The project’s main objective is cost optimization, which involves automatically locating the availability zone, area, and provider that is most affordable for the desired resources.
Skypilot, an open source framework for running machine learning workloads on the major cloud providers through a uniform interface, was been released by a group of researchers at the RISELab at UC Berkeley.

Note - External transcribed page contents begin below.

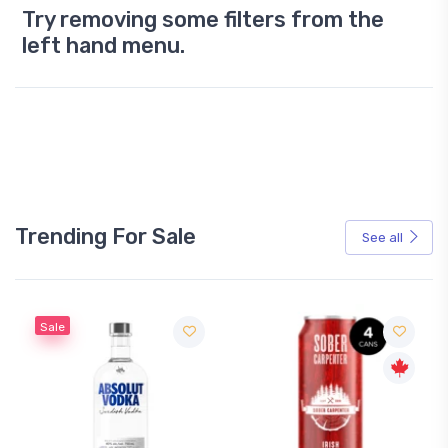
Try removing some filters from the
left hand menu.
Trending For Sale
See all
Sale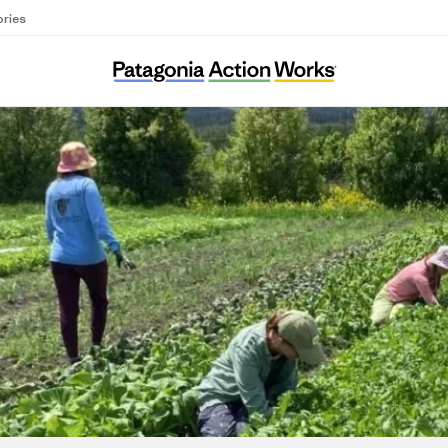
ories
Cultivating Connections Montana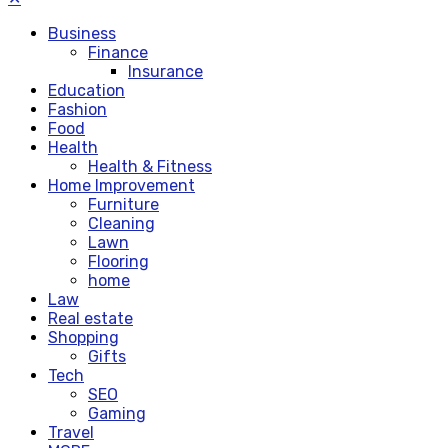
Business
Finance
Insurance
Education
Fashion
Food
Health
Health & Fitness
Home Improvement
Furniture
Cleaning
Lawn
Flooring
home
Law
Real estate
Shopping
Gifts
Tech
SEO
Gaming
Travel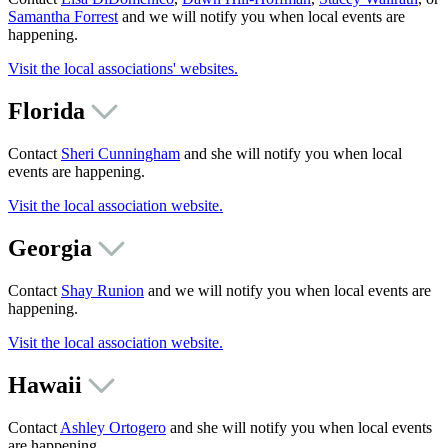
Samantha Forrest
and we will notify you when local events are
happening.
Visit the local associations' websites.
Florida
Contact
Sheri Cunningham
and she will notify you when local
events are happening.
Visit the local association website.
Georgia
Contact
Shay Runion
and we will notify you when local events are
happening.
Visit the local association website.
Hawaii
Contact
Ashley Ortogero
and she will notify you when local events
are happening.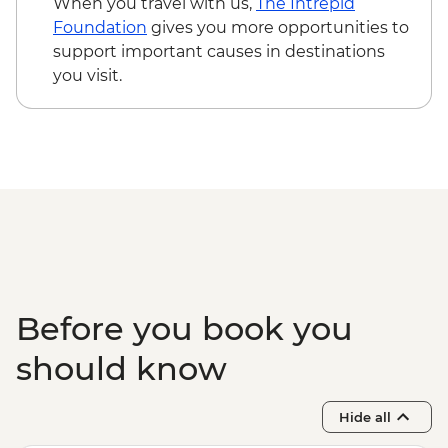
When you travel with us,
The Intrepid
Foundation
gives you more opportunities to
support important causes in destinations
you visit.
Before you book you
should know
Hide all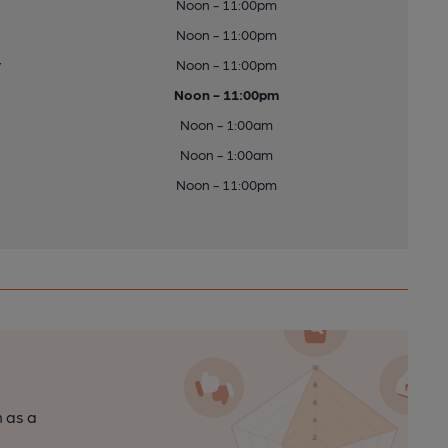
Noon - 11:00pm
Noon - 11:00pm
y
Noon - 11:00pm
Noon - 11:00pm
Noon - 1:00am
Noon - 1:00am
Noon - 11:00pm
n as a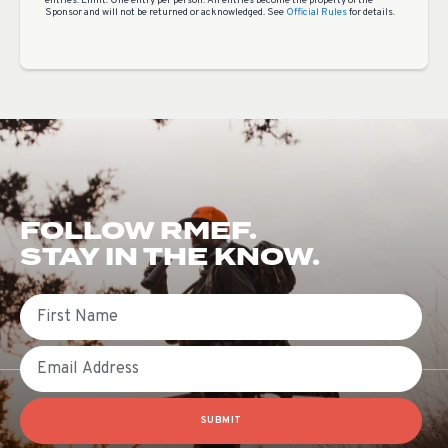
entries. Limit: One entry per person. All entries become the property of the
Sponsor and will not be returned or acknowledged. See
Official Rules
for details.
FOLLOW RMEF.
STAY IN THE KNOW.
First Name
Email
SUBMIT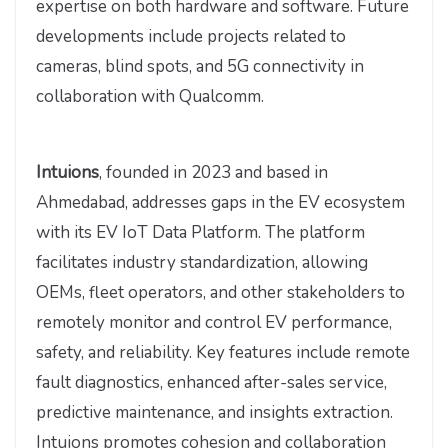
expertise on both hardware and software. Future
developments include projects related to
cameras, blind spots, and 5G connectivity in
collaboration with Qualcomm.
Intuions
, founded in 2023 and based in
Ahmedabad, addresses gaps in the EV ecosystem
with its EV IoT Data Platform. The platform
facilitates industry standardization, allowing
OEMs, fleet operators, and other stakeholders to
remotely monitor and control EV performance,
safety, and reliability. Key features include remote
fault diagnostics, enhanced after-sales service,
predictive maintenance, and insights extraction.
Intuions promotes cohesion and collaboration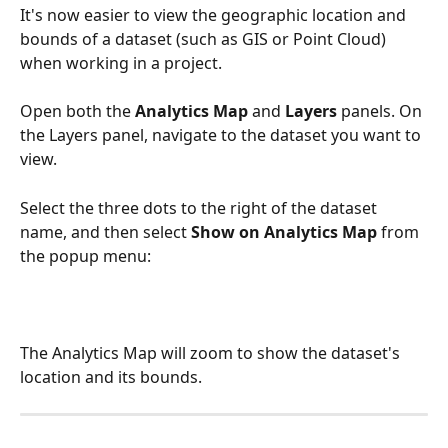
It's now easier to view the geographic location and 
bounds of a dataset (such as GIS or Point Cloud) 
when working in a project.
Open both the 
Analytics Map
 and 
Layers
 panels. On 
the Layers panel, navigate to the dataset you want to 
view.
Select the three dots to the right of the dataset 
name, and then select 
Show on Analytics Map
 from 
the popup menu:
The Analytics Map will zoom to show the dataset's 
location and its bounds.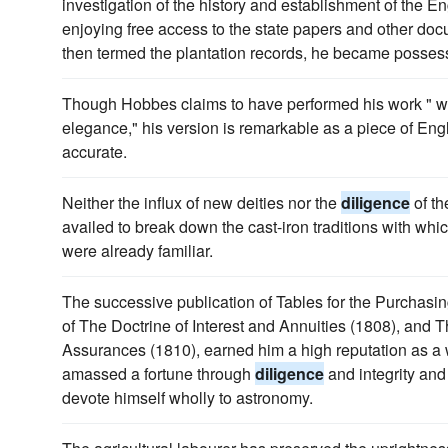
investigation of the history and establishment of the E
enjoying free access to the state papers and other d
then termed the plantation records, he became possess
Though Hobbes claims to have performed his work " 
elegance," his version is remarkable as a piece of Engl
accurate.
Neither the influx of new deities nor the
diligence
of th
availed to break down the cast-iron traditions with whi
were already familiar.
The successive publication of Tables for the Purchas
of The Doctrine of Interest and Annuities (1808), and T
Assurances (1810), earned him a high reputation as a w
amassed a fortune through
diligence
and integrity and
devote himself wholly to astronomy.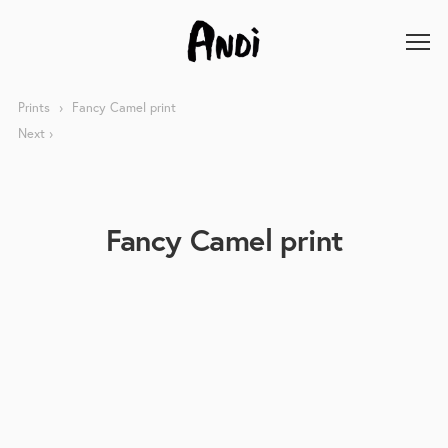
Prints
Fancy Camel print
Next
Fancy Camel print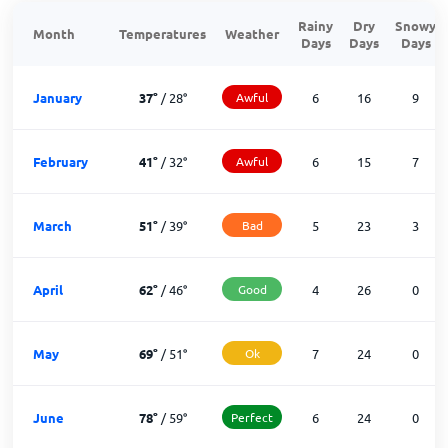
Rainy
Dry
Snowy
Month
Temperatures
Weather
Days
Days
Days
January
37
°
/
28
°
Awful
6
16
9
February
41
°
/
32
°
Awful
6
15
7
March
51
°
/
39
°
Bad
5
23
3
April
62
°
/
46
°
Good
4
26
0
May
69
°
/
51
°
Ok
7
24
0
June
78
°
/
59
°
Perfect
6
24
0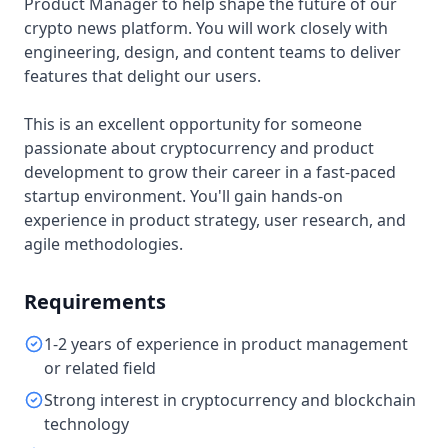
Product Manager to help shape the future of our
crypto news platform. You will work closely with
engineering, design, and content teams to deliver
features that delight our users.
This is an excellent opportunity for someone
passionate about cryptocurrency and product
development to grow their career in a fast-paced
startup environment. You'll gain hands-on
experience in product strategy, user research, and
agile methodologies.
Requirements
1-2 years of experience in product management
or related field
Strong interest in cryptocurrency and blockchain
technology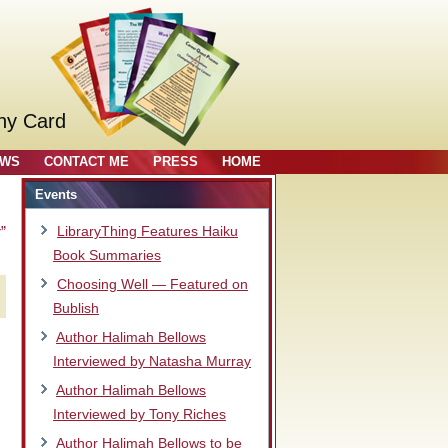
ny Card
OWS
CONTACT ME
PRESS
HOME
Events
”
LibraryThing Features Haiku
Book Summaries
Choosing Well — Featured on
Bublish
Author Halimah Bellows
Interviewed by Natasha Murray
Author Halimah Bellows
Interviewed by Tony Riches
Author Halimah Bellows to be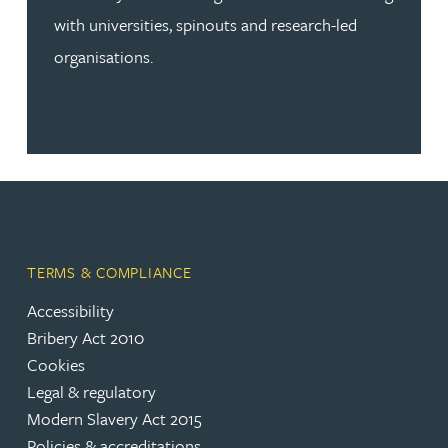
with universities, spinouts and research-led
organisations.
TERMS & COMPLIANCE
Accessibility
Bribery Act 2010
Cookies
Legal & regulatory
Modern Slavery Act 2015
Policies & accreditations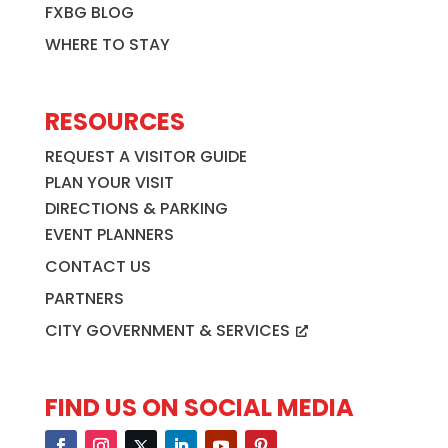
FXBG BLOG
WHERE TO STAY
RESOURCES
REQUEST A VISITOR GUIDE
PLAN YOUR VISIT
DIRECTIONS & PARKING
EVENT PLANNERS
CONTACT US
PARTNERS
CITY GOVERNMENT & SERVICES
FIND US ON SOCIAL MEDIA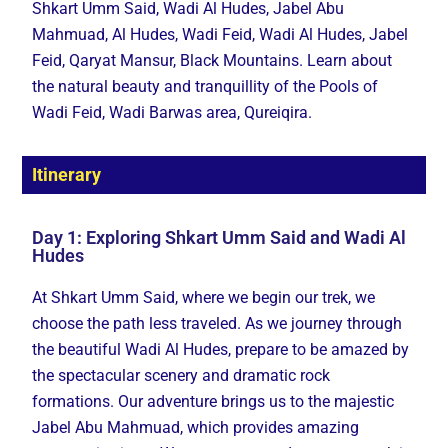
Shkart Umm Said, Wadi Al Hudes, Jabel Abu
Mahmuad, Al Hudes, Wadi Feid, Wadi Al Hudes, Jabel
Feid, Qaryat Mansur, Black Mountains. Learn about
the natural beauty and tranquillity of the Pools of
Wadi Feid, Wadi Barwas area, Qureiqira.
Itinerary
Day 1: Exploring Shkart Umm Said and Wadi Al
Hudes
At Shkart Umm Said, where we begin our trek, we
choose the path less traveled. As we journey through
the beautiful Wadi Al Hudes, prepare to be amazed by
the spectacular scenery and dramatic rock
formations. Our adventure brings us to the majestic
Jabel Abu Mahmuad, which provides amazing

The system automatically decides which AWS, Azure, and Google Cloud regions have the resources (CPU/GPU/TPU) needed to run the project, as well as which are the most cheap. Skypilot then completes three primary tasks: it controls job queueing and execution, synchronises user code and files to the destination, and provisions the cluster with automatic failover to other sites if there are capacity or quota difficulties.
SkyPilot is not the RISELab’s first open source initiative aimed at reducing cloud costs. The research centre released SkyPlane, which speeds up and lowers the cost of transferring huge datasets between cloud providers.
The authors advise developing multi-cloud applications, utilising best-in-class hardware, and expanding the accessibility of limited resources like top-tier NVIDIA V100 or A100 GPUs, among other advantages of SkyPilot.
The framework has two features: Managed Spot, a way to use less expensive spot instances with automatic preemption recovery, and Autostop, a way to automatically clear up unused clusters. To aid developers in comprehending how the project functions, the team published a set of Jupyter notebooks.